*PROBLEM TO SOLVE:*
Between the line containing "Honours College (79, 1171)" and the line containing "Faculteit Wijsbegeerte (848, 1363)" lies a run of lines; give that run again exactly, with both of those lines, and nothing else from the entries below.

[Pixel coordinate grounding data]

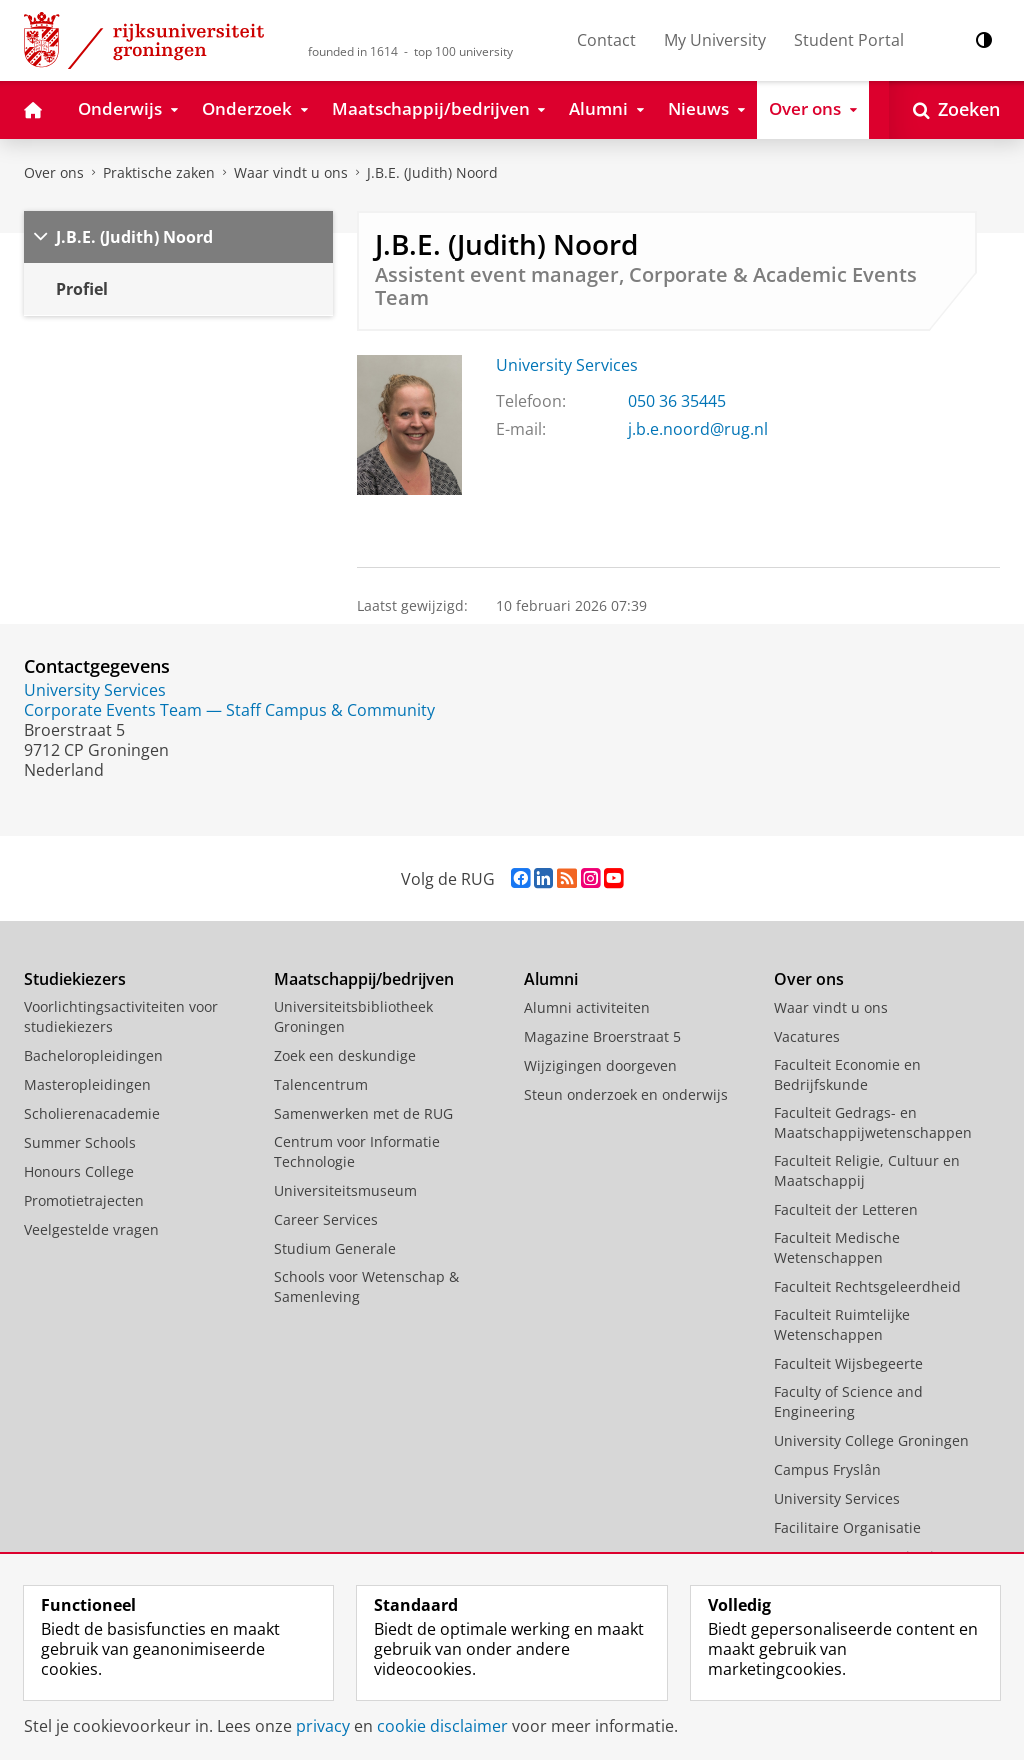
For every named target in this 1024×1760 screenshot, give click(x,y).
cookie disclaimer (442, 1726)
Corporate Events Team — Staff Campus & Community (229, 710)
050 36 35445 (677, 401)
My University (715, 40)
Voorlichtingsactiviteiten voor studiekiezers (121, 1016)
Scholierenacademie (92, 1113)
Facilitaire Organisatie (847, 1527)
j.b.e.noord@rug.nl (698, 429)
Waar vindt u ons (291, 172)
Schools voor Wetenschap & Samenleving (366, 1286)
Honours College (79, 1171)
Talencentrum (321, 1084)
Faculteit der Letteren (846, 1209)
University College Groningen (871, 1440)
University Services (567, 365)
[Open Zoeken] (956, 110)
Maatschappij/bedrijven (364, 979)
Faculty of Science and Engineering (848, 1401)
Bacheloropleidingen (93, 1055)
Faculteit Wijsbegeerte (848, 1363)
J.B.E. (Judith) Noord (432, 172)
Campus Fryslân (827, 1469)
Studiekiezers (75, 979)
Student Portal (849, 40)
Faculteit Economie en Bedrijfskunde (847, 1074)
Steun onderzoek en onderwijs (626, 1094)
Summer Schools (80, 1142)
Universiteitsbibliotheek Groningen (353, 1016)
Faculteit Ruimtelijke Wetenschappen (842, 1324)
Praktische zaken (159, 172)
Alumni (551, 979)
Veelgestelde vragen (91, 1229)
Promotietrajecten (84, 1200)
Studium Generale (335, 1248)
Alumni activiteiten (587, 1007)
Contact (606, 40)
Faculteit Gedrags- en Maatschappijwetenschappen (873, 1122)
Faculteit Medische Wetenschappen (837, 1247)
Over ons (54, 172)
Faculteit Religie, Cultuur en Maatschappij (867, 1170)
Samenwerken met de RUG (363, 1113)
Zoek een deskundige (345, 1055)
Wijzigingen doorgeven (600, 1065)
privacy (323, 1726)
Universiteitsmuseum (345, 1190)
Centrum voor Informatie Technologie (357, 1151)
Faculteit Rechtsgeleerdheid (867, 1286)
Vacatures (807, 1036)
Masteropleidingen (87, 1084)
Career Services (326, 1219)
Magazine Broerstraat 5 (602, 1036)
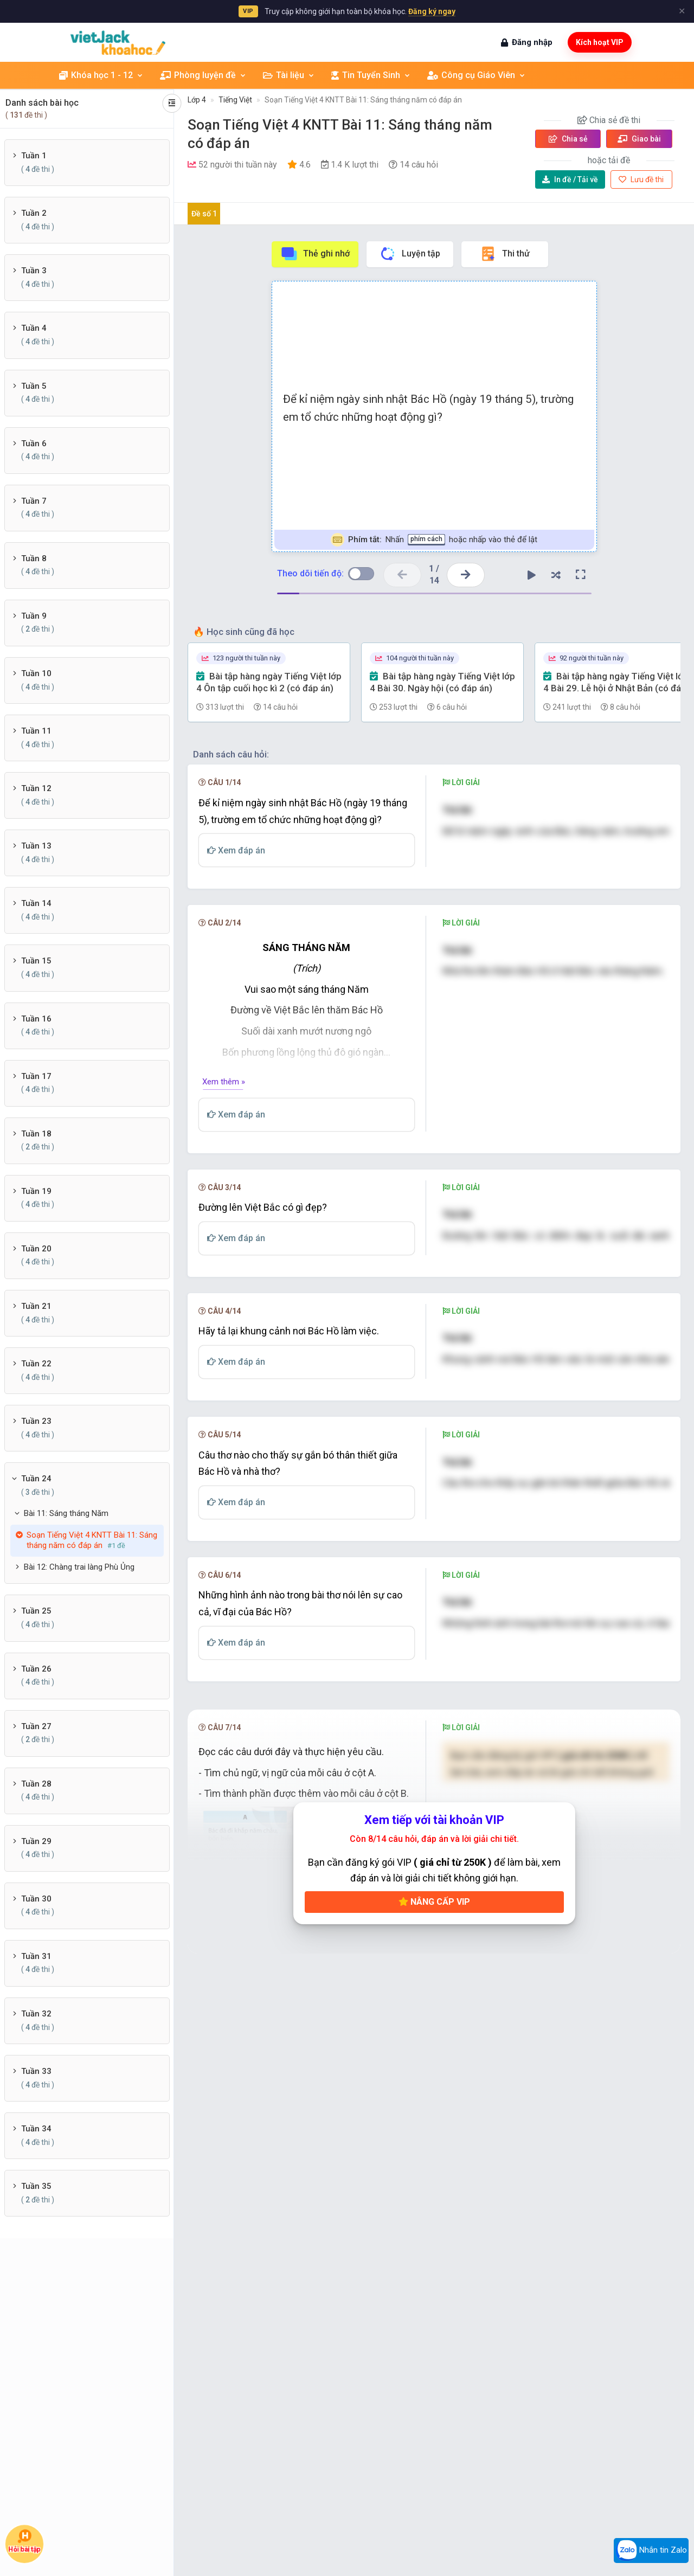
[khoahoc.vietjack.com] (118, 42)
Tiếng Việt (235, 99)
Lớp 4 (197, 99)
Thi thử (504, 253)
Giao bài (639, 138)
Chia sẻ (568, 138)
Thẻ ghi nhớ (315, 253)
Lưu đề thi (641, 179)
==
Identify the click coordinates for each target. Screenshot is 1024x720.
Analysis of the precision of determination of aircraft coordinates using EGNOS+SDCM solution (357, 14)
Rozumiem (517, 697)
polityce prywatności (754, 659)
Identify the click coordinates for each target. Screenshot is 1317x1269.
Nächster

*ANSWER FOR THIS EXERCISE:*
Honours College (79, 1171)
Talencentrum (321, 1084)
Faculteit der Letteren (846, 1209)
University College Groningen (871, 1440)
University Services (567, 365)
[Open Zoeken] (956, 110)
Maatschappij/bedrijven (364, 979)
Faculty of Science and Engineering (848, 1401)
Bacheloropleidingen (93, 1055)
Faculteit Wijsbegeerte (848, 1363)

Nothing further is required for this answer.